THE FACT OF THE MATTER
BY PAUL HOPKINS
Yer Man at the bar says: “We won’t feel it now ‘til Christmas. The evenings have well gone back and that Hallowe’en nonsense is over. And then, be japes … are you ready for it”?
“For what?” I ask.
“The end of the world, no less,” he says. “According to those Mayans. It’s the phenomenon which, I’ll have you know, comprises a range of eschatological beliefs according to which cataclysmic events will occur any December now.”
“Really,” I say, feigning interest.
“You see,” he continues, “it will be the end-date of a 5,000 and odd-year-long cycle in what is called the Meso-American Long Count calendar. Various astronomical alignments and numerological formulae have been proposed as pertaining to this, and, Bob’s your uncle, it’ll be the end of the world as we know it.”
And I leave him humming the REM song, against the twinkling Christmas tree in the corner by the fire.
My newspaper the next morning brings back the traditional Christmas debate about evolution v. creationism, rearing its head again in the Letters page. Like I don’t hold any truck with Yer Man at the bar and his end-of-world beliefs, I don’t hold very much truck either with the notion that life – for many Creationists, in the US and, indeed, Northern Ireland – as we know it has only been around for about 6,000 years, give or take a lost weekend or two.
However, my jury is still a little out on the argument of ‘intelligent design’ in that just because I can’t get my head around the image of a bearded man sitting on a fleecy cloud for eternity (what a depressing thought — eternity, that is) does not mean, unlike the evolutionary biologist and author of The God Delusion, Richard Dawkins, that I am ruling out the notion of a divine originator that, for all I know, may have gone off and simply forgotten about us (which would explain why a lot of the world right now appears godless).
There was a time in recent memory when the sciences held out the hope that some day the great question would be answered — if we can create life in a petri- dish, then surely someday we can explain its origins?

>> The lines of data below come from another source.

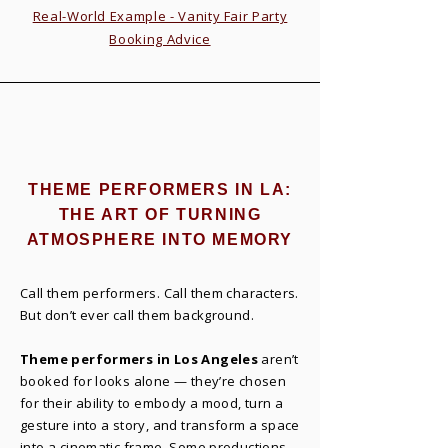
Real-World Example - Vanity Fair Party
Booking Advice
THEME PERFORMERS IN LA:
THE ART OF TURNING
ATMOSPHERE INTO MEMORY
Call them performers. Call them characters.
But don’t ever call them background.
Theme performers in Los Angeles
aren’t
booked for looks alone — they’re chosen
for their ability to embody a mood, turn a
gesture into a story, and transform a space
into a cinematic frame. Some productions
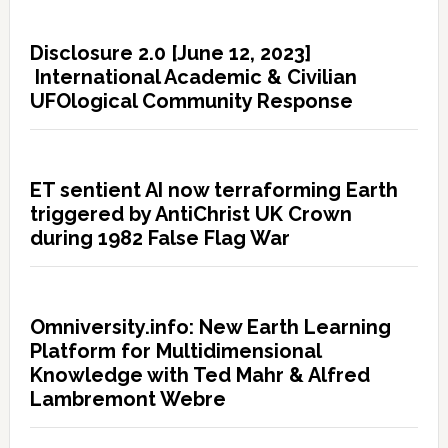
Disclosure 2.0 [June 12, 2023]
International Academic & Civilian
UFOlogical Community Response
ET sentient AI now terraforming Earth
triggered by AntiChrist UK Crown
during 1982 False Flag War
Omniversity.info: New Earth Learning
Platform for Multidimensional
Knowledge with Ted Mahr & Alfred
Lambremont Webre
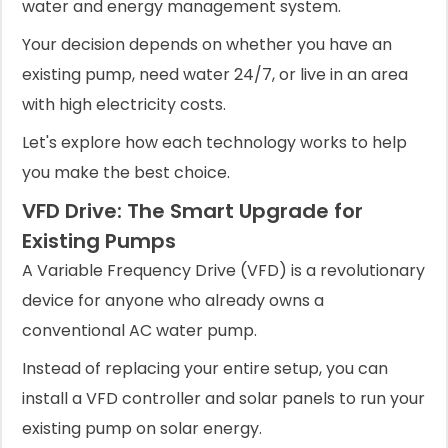
water and energy management system.
Your decision depends on whether you have an
existing pump, need water 24/7, or live in an area
with high electricity costs.
Let's explore how each technology works to help
you make the best choice.
VFD Drive: The Smart Upgrade for
Existing Pumps
A Variable Frequency Drive (VFD) is a revolutionary
device for anyone who already owns a
conventional AC water pump.
Instead of replacing your entire setup, you can
install a VFD controller and solar panels to run your
existing pump on solar energy.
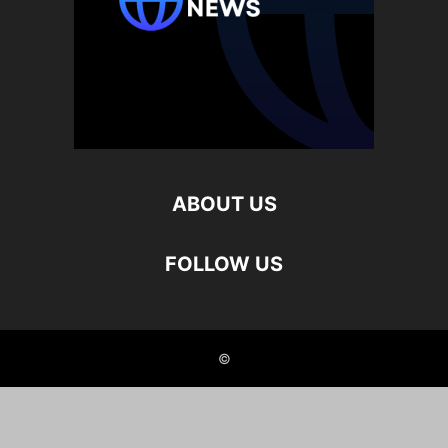
ABOUT US
FOLLOW US
©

But the other school of thought, one not one with the Creationists, has it that, as the universe persists in its expansion, cosmologists in the future will, in fact, continue to understand less. Calculations by Harvard theorist Avi Loeb suggest that the best time to study the cosmos was actually more than 13 billion years ago, about 500 million years after the Big Bang. The theory proposes that the farther into the future you travel the more information you lose about the universe’s origins.
In tandem with this is the argument that some of the greatest mysteries of the universe may never be resolved because “they are beyond human comprehension”. That’s according to one of the world’s greatest astrophysicists, Martin Lord Rees, president of the Royal Society in Britain and Professor of Cosmology at Cambridge University.
According to Lord Rees, a “true, fundamental theory of the universe may (well) exist but could be just too hard for human brains to grasp”. In short, what Martin Rees is saying is: just as a goldfish may be barely aware of the bowl in which it swims, so the complexity of life, and the universe in which we humans swim, may be too much for our brains to handle.
I think about this as I sit at the harbour the other day, in the grand winter light, thinking of the death of a friend — which had me, however momentarily, ponder my own mortality.
The water is gently lapping against the shore, the boats in the harbour white against the grey-blue sky, as I watch a sand ant, the smallest and most insignificant of creatures, make its way across grainy soil. Like our goldfish friend, it appears oblivious to its surroundings, content enough with getting from here to there, for whatever reason. And I think, if Lord Rees is right, surely our inability to understand it all should not take from the joy of cherishing the moment while we are here? Christmas somehow just reinforces all these thoughts within me.
That we exist at all is, in itself, both mystery and miracle.